UC Judaic Studies professor makes local, international impact

Gila Safran-Naveh returns to teaching in fall as professor emerita

Gila Safran-Naveh has been invited to present a paper at the 18th World Congress of Jewish Studies in August 2022, which would have been a fitting conclusion to her 35-year career as a professor of Judaic Studies at the University of Cincinnati.

But it will not be the end of her career. Though she tendered her resignation in January 2022, she was quickly invited back to teach as a professor emerita, a tribute to her life’s body of work and legacy at UC’s College of Arts and Sciences.

Over the past 35 years at UC, Safran-Naveh has helped grow Judaic Studies from a program to an entire department, changing the view of Judaic Studies at the University and in Cincinnati as the Endowed Chair of the Jewish Foundation.

Studio portrait of Gila Naveh, Judaic Studies.

UC professor emerita of Judaic Studies Gila Safran-Naveh

“You want to leave, and then you are nostalgic, and then you stop being nostalgic because you start working again,” Safran-Naveh says.

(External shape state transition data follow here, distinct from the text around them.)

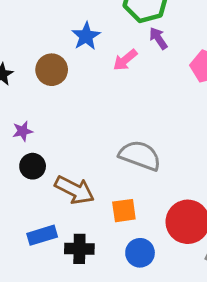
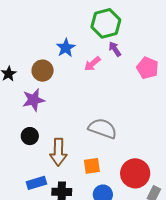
purple star: (23, 131) -> (34, 100), moved, size x1.6
brown arrow: (75, 190) -> (58, 152), turned 64

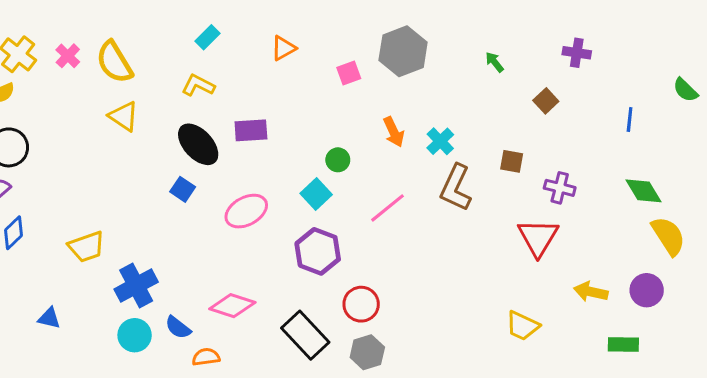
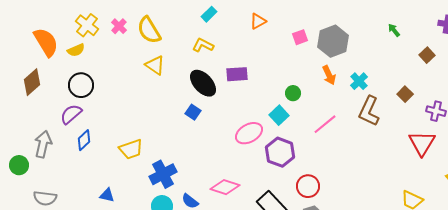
gray hexagon: (403, 51) -> (333, 41), moved
brown square: (512, 161) -> (405, 94), turned 35
pink ellipse: (246, 211) -> (249, 133), moved

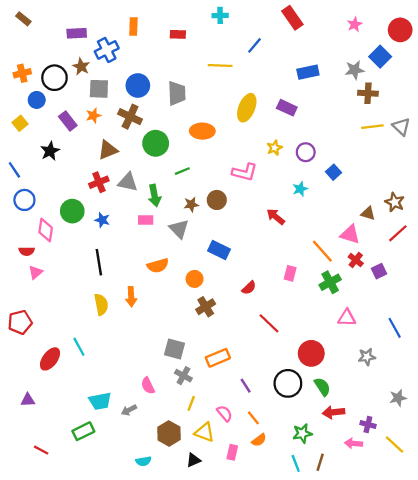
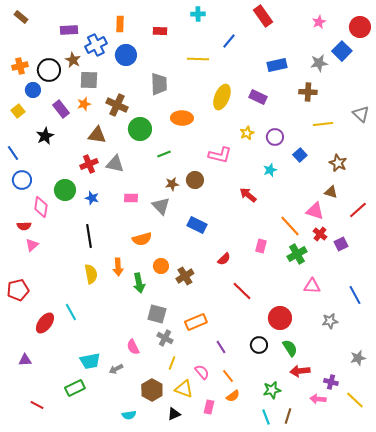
blue circle: (138, 85) -> (126, 55), moved
brown cross: (368, 93) -> (308, 92), moved
yellow line: (372, 127) -> (323, 124), moved
brown triangle: (108, 150) -> (97, 135), turned 30
green arrow: (155, 196) -> (139, 283), moved
brown star: (395, 202) -> (338, 163), moved
orange circle: (195, 279) -> (161, 266), moved
black circle: (288, 383) -> (259, 345), size x0.7

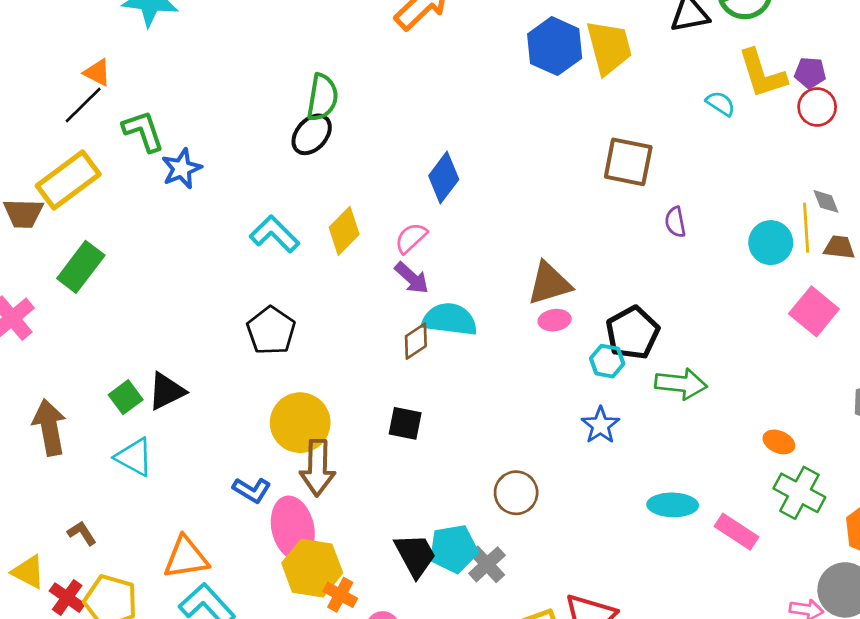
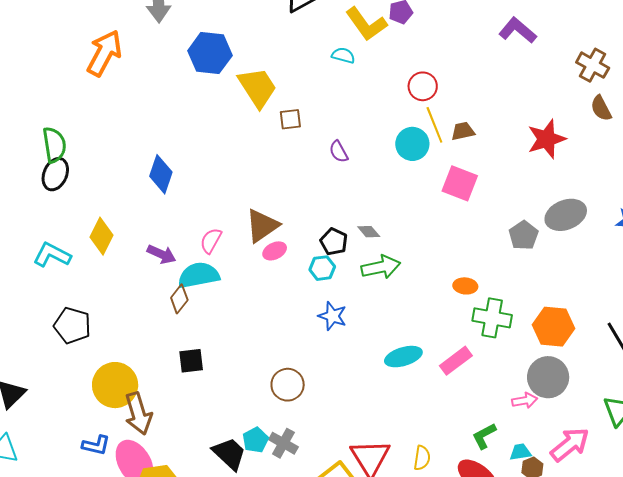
yellow trapezoid: (609, 47) -> (257, 87), moved
red circle: (817, 107) -> (423, 86), moved
brown square: (628, 162) -> (290, 119), size x0.6
gray diamond: (826, 201) -> (369, 232), moved
pink semicircle: (411, 238) -> (211, 241), moved
black pentagon: (633, 333) -> (334, 242), size x0.7
pink rectangle: (737, 532) -> (456, 361), turned -52
cyan pentagon: (453, 549) -> (255, 440), size x0.7

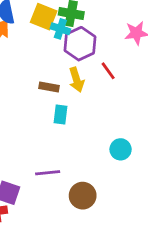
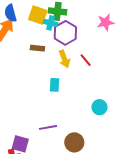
red line: (108, 71) -> (86, 60), moved
brown rectangle: (49, 87) -> (37, 48), moved

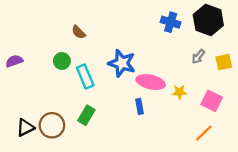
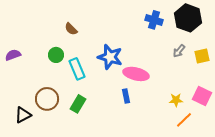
yellow star: (179, 92) -> (176, 100), moved
pink square: (212, 101) -> (202, 96), moved
brown circle: (52, 125) -> (47, 99), moved

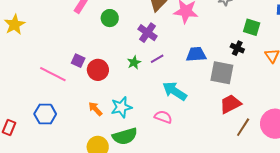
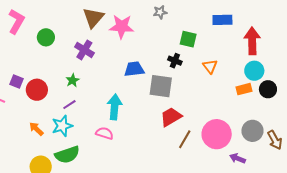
purple line: (157, 59) -> (69, 105), moved
cyan arrow: (175, 91) -> (115, 107), turned 65

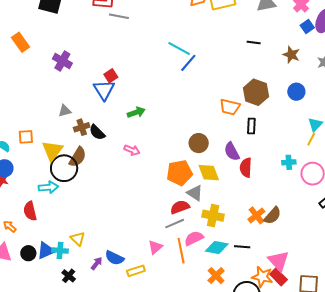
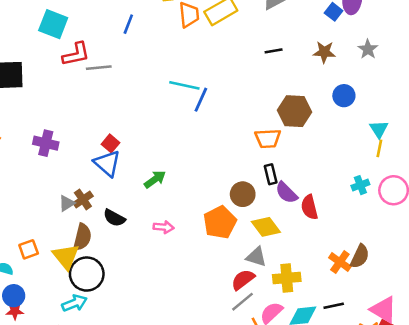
black rectangle: (251, 126) -> (271, 174), moved
brown cross: (82, 127) -> (83, 199), moved
brown semicircle: (78, 157) -> (82, 237), moved
orange pentagon: (179, 173) -> (220, 222), moved

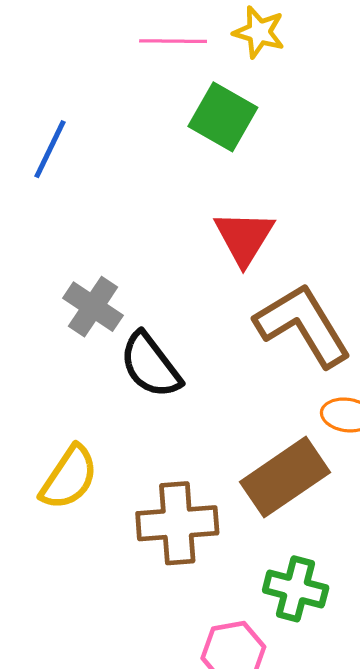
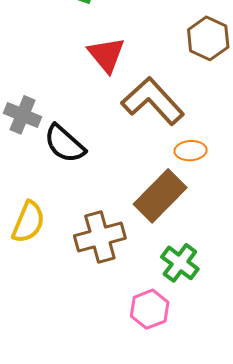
green cross: (296, 589) -> (180, 263), turned 33

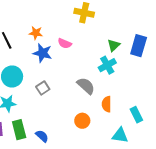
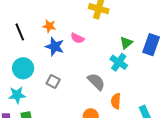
cyan cross: (107, 65) -> (119, 62), turned -30
gray square: (43, 88) -> (53, 82), turned -32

Her upcoming presentation at the 18th World Congress of Jewish Studies will help to spread her research and awareness of the University of Cincinnati. Its venue, The Hebrew University of Jerusalem, is where Safran-Naveh earned an undergraduate degree in 1969.

When one of her former professors at The Hebrew University traveled to San Diego in 1969 to present a paper at San Diego State University, Safran-Naveh took the opportunity to visit the U.S. for the first time. While there, her professor encouraged her to earn another bachelor’s degree at the university. She decided to stay and went on to earn a B.A. and M.A. at San Diego State ity and a PhD in Comparative Literature at the University of California San Diego in 1981.

“I fell in love with the United States,” she says. “I fell in love with the freedom of speech, the possibility that a young woman who came penniless, if she fights hard, can really reach her goals.”

In 1986, she joined the staff at the University of Cincinnati. Since then, she has presented papers in Tel Aviv, Paris, Toronto, Rome, New York and Berlin, among others. But her true passion lies at UC through teaching and advocating for the university.

When Safran-Naveh first came to UC, there were only three faculty in the Judaic Studies program. She and the faculty created a group called Friends of Judaic Studies. The group sent letters and Safran-Naveh gave lectures “everywhere” in town, presenting scholarly lectures, speaking at churches, synagogues and corporations such as Procter & Gamble Co., and “wherever there were people interested,” she says.

UC professor emerita of Judaic Studies Gila Safran-Naveh in the classroom.

UC professor emerita of Judaic Studies Gila Safran-Naveh in the classroom.

Slowly, Safran-Naveh and her colleagues created a substantial group of alumni, former faculty and community members that supported their goal of transforming Judaic Studies from a program to a department.

It was a service to the university from the beginning, Safran-Naveh says. “As faculty, we teach, research and serve, and part of the service to the university and to the college is to help it thrive,” she says.

She has found a community in Cincinnati that shares her ongoing quest for knowledge, which for Safran-Naveh started at a young age after being born in the Transnistria concentration camp at the end of World War II. 

Growing up, she wasn’t supposed to ask her surviving relatives about the experience, thus spurring a lifelong interest in Judaic Studies and sharing the stories of Holocaust survivors, she says.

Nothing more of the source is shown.